The results of the study were presented at the Fifth Decennial International Conference on Healthcare-Associated Infections in Atlanta, being held March 18-22, 2010.
Dr. Angela Hewlett and her colleagues evaluated the OptoTherm ThermoScreen in the emergency department of the Nebraska Medical Center, UNMC's hospital partner during the height of the H1N1 pandemic from Nov. 18, 2009 to Jan. 9, 2010 to test the tool's viability in a practical clinical setting. The ITDS employs a thermal imaging camera to measure skin temperature by detecting and quantifying the infrared energy being emitted from the face. The ITDS temperature measurements were compared with standard temperature measurements for 566 patients, ages 15 days to 89 years old.
Infrared Thermal Detection Systems have been used in several countries to screen for fever in travelers. Hewlett and her team wanted to utilize the technology as an infection control option in a clinical setting. "The purpose of fever screening is to protect patients," said Hewlett, assistant professor of infectious diseases at UNMC. "This technology allows clinicians to rapidly screen people for fever, so that incoming patients and visitors who may be ill can be identified quickly and reduce the danger of spreading diseases like influenza to other people in the hospital."
During the study period, participating patients at the Emergency Department had their temperature measured by the ITDS and then by routine oral or rectal temperature measurements taken in the triage area of the Emergency Department. Patients who were identified with fever were managed with routine protocols, including separation or surgical masks.
The ITDS proved to be an effective screening tool for identifying patients with fever (>100.0°F) across all age ranges and genders.
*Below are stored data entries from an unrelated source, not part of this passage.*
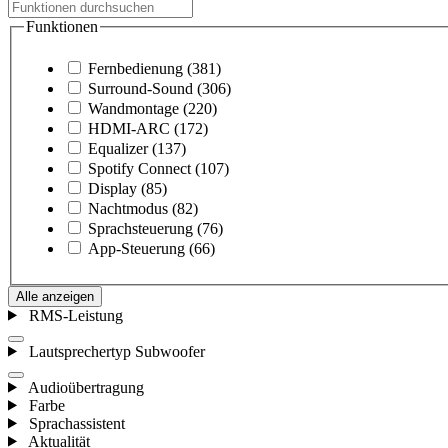
Funktionen
Fernbedienung
(381)
Surround-Sound
(306)
Wandmontage
(220)
HDMI-ARC
(172)
Equalizer
(137)
Spotify Connect
(107)
Display
(85)
Nachtmodus
(82)
Sprachsteuerung
(76)
App-Steuerung
(66)
Alle anzeigen
RMS-Leistung
Lautsprechertyp Subwoofer
Audioübertragung
Farbe
Sprachassistent
Aktualität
While the ITDS had a high negative predictive value–correctly excluding most patients without fever–the machine also generated a high percentage of false positive results, measuring higher temperatures than routine temperature measurements. According to the study, if fever was not detected by the ITDS, then there was a 97 percent chance that there was no fever present, making the ITDS a useful tool for quick fever screenings.
Hewlett cautioned that their study used mostly oral temperature measurements as the standard to measure the effectiveness of the ITDS. Oral measurements are not always an accurate measure of temperature, but represent the most widely used measurement of temperature in clinical settings. Further evaluation of the performance and utility of the device is needed.
"In this age of globalism, where infectious diseases can rapidly impact worldwide populations, technology such as this can be beneficial to help healthcare professionals quickly screen large numbers of patients with speed and accuracy and implement relevant measures to prevent further disease transmission," said Cathryn Murphy, RN, PhD, CIC, APIC's 2010 president.
OptoTherm, the maker of the ThermoScreen, loaned the machine to UNMC for the study period. Hewlett and colleagues did not receive outside funding for this study.